Class action lawsuits regarding reproductive health rights were recently filed against Walmart, the U.S.’s largest private employer, in Illinois, New York and Wisconsin (September 2018). Many other employers such as Amazon, Merck and Novartis face similar lawsuits, too, relating to pregnancy discrimination, failure to provide reasonable accommodations (such as lifting, limited chemical exposure, etc. ) and violations of EEOC rules.  

 If you don’t get protection of workers’ reproductive health right, your company will be sued. It’s just a matter of time.

The peer-reviewed article, “Inclusive and Gender Equal Protection: Protecting Workers’ Reproductive Health” in the March 2018 issue of Professional Safety Journal (PSJ) shows the willingness to do more – but missteps in the article and erroneous beliefs (see PSJ Reader Forum, September 2018) demonstrate that greater understanding is critical.

See above for what an employer should do.

Note. Flowchart Adapted from International Labour Organization Maternity Protection Resource Package, Module 8, Health Protection at the Workplace, 2012.

The PSJ authors developed a Susceptible Worker Assessment Program (SWAP) to evaluate special worker exposure groups such as pregnant workers. At what box above do the PSJ authors of the peer-reviewed article, suggest that SWAP be introduced? SWAP doesn’t begin until initiated by worker concerns; that often begins at the 11th box. OSH pros must be proactive and work the flow from top-to-bottom.

2012 overture?

The prelude for much of what’s going on today began in 2012. The trends, to name a few, include Maternity Protection flowchart logic (see above); OSHA HazCom references to “unborn child” and “breastfed children;” a new style of pregnancy accommodation law in California; and the Pregnant Workers’ Fairness Act introduced into Congress.

U.S. stakeholders realized that other developed nations treated pregnant workers fairly. ILO Conventions are international labor standards, ratified or not. Ratified simply means place into federal law and enforce. One-hundred and eighty-five countries have federal legislation that complies to one or more elements of ILO’s Maternity Protection Convention. 

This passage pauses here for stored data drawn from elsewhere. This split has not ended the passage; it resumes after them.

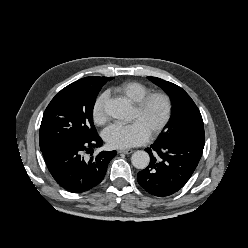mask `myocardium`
Listing matches in <instances>:
<instances>
[{
  "label": "myocardium",
  "mask_w": 248,
  "mask_h": 248,
  "mask_svg": "<svg viewBox=\"0 0 248 248\" xmlns=\"http://www.w3.org/2000/svg\"><path fill=\"white\" fill-rule=\"evenodd\" d=\"M159 98L164 103V112L159 122L150 130V136L158 135L170 120L172 113L171 97L164 91H150L135 103V109L143 113L153 99Z\"/></svg>",
  "instance_id": "f54148a6"
}]
</instances>
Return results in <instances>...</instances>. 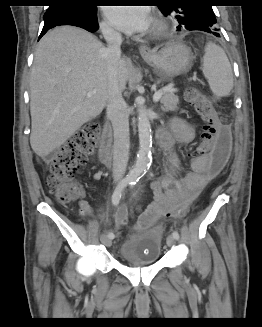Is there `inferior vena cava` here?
<instances>
[{
    "instance_id": "602c4592",
    "label": "inferior vena cava",
    "mask_w": 262,
    "mask_h": 327,
    "mask_svg": "<svg viewBox=\"0 0 262 327\" xmlns=\"http://www.w3.org/2000/svg\"><path fill=\"white\" fill-rule=\"evenodd\" d=\"M101 31L107 42L105 50L108 72L107 115L114 131L112 176L114 181H120L126 172L130 147L128 113L117 79L122 36L108 25H103Z\"/></svg>"
}]
</instances>
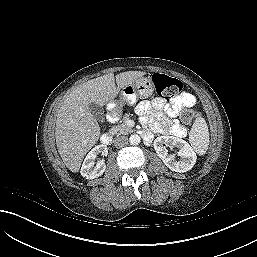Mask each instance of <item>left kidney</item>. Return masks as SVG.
Listing matches in <instances>:
<instances>
[{"mask_svg": "<svg viewBox=\"0 0 257 257\" xmlns=\"http://www.w3.org/2000/svg\"><path fill=\"white\" fill-rule=\"evenodd\" d=\"M166 147L177 148V155L182 159L175 160L174 155L169 154ZM154 149L163 163L172 171L187 172L196 163V153L189 143L183 139L174 136H159L154 140Z\"/></svg>", "mask_w": 257, "mask_h": 257, "instance_id": "left-kidney-1", "label": "left kidney"}]
</instances>
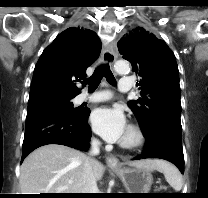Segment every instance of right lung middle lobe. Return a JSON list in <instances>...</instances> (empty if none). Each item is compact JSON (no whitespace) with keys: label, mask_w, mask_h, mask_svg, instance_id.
Masks as SVG:
<instances>
[{"label":"right lung middle lobe","mask_w":208,"mask_h":198,"mask_svg":"<svg viewBox=\"0 0 208 198\" xmlns=\"http://www.w3.org/2000/svg\"><path fill=\"white\" fill-rule=\"evenodd\" d=\"M43 111H63L74 115H82L85 110L80 107H73L71 99H64L44 102L35 106L28 107L27 116Z\"/></svg>","instance_id":"obj_1"}]
</instances>
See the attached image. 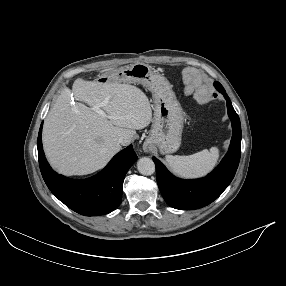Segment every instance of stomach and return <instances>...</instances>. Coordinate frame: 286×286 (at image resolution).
I'll use <instances>...</instances> for the list:
<instances>
[{
	"label": "stomach",
	"mask_w": 286,
	"mask_h": 286,
	"mask_svg": "<svg viewBox=\"0 0 286 286\" xmlns=\"http://www.w3.org/2000/svg\"><path fill=\"white\" fill-rule=\"evenodd\" d=\"M105 77L111 82L142 84L152 92L154 119L144 146L158 148L163 154L176 152L181 144L184 112L169 81L142 62L112 70Z\"/></svg>",
	"instance_id": "0dacf381"
}]
</instances>
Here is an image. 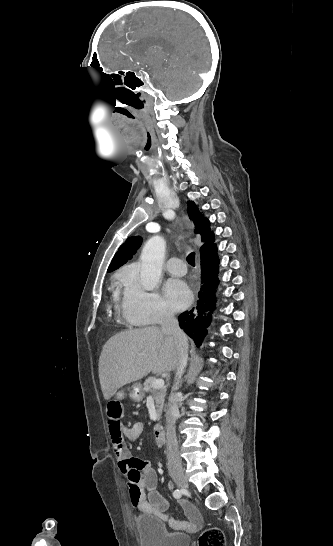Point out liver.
<instances>
[{
    "label": "liver",
    "instance_id": "6515ba94",
    "mask_svg": "<svg viewBox=\"0 0 333 546\" xmlns=\"http://www.w3.org/2000/svg\"><path fill=\"white\" fill-rule=\"evenodd\" d=\"M178 350L172 335L158 327L130 330L111 337L99 357V379L105 400L122 386L148 375L176 370Z\"/></svg>",
    "mask_w": 333,
    "mask_h": 546
}]
</instances>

The U.S. is not among these 185 countries. Federal-paid maternity leave considered a safety and health necessity, not a luxury, is an element of the Convention. Every nation in the world, except for Papua New Guinea and U.S., comply with this element. And the Convention recommends that pregnant or breastfeeding women “are not obliged to perform work where an assessment has established a significant risk to the mother’s health or that of her child.” Twenty-six nations, but not the U.S., have federal legislation that require these employer risk assessments. 

Exclude the feds

Knowing that U.S. feds would not take up the cause for fairness, much of the above is now built into state and city law shown above. Note the dates of enactment. And there’s more to come.

Note.  Super-script date of law enactment, * prior to 2012 and generally with limited coverage e.g. state employees only.  Search < U.S. Department of Labor’s Employment Protection for Workers Who Are Pregnant or Nursing >

Each law contains variations of federal PDA, ADA(AA), FMLA, and EEOC rules along with a smattering of other concepts including OSHA.  Elements of these laws were built without OSH pro input, from what I can determine.  

For example, Washington state set a weight lift limit at 17 pounds for pregnant workers, while Massachusetts and Minnesota set the weight limit at 20 pounds. Are these really “safe” weights? Per NIOSH’s 2013 guidance, depending upon reach and other factors, the safe weight may range from 36 pounds to zero. Pregnant workers may seek any weight limit, however, with support of her health care provider. In many of the laws, if the worker/employer can’t agree on a reasonable accommodation, maternity leave must be considered.

Professional logic?

Explaining the SWAP logic (PSJ Reader Forum, September 2018) authors give the example where a pregnant laboratory technician would not be permitted to handle toluene but could work with acids elsewhere laboratory. Is this sound logic?

There should be no such thing as “no exposure” for a pregnant worker. If there’s “no” exposure to toluene, for example, then the pregnant worker can no longer remain in the lab. Measure in ppb or ppt is the point.  

What’s the safe limit? It may be the DNEL. Odor not tolerable? Provide N95 particulate respirator with nuisance level relief.  NIOSH has done the studies and this respirator is okay during uncomplicated pregnancies. Skin contact and other? Follow hierarchy-of-controls with the absolute last line of defense at paid maternity leave.  If paid maternity leave is reached, the OSH pro likely failed to do the right things.

Conclusion 

Employers are likely gambling that U.S. pregnant workers are too naïve or timid to take command of the flowchart activities. The Women’s March on January 21, 2017 was the largest single-day protest in U.S. history. Times have changed. Look at the table of local and state laws. I wouldn’t take that gamble that pregnant workers are naïve or timid. Are you going to wait for your company to be sued before changing with the times? OSH pros need to get this right!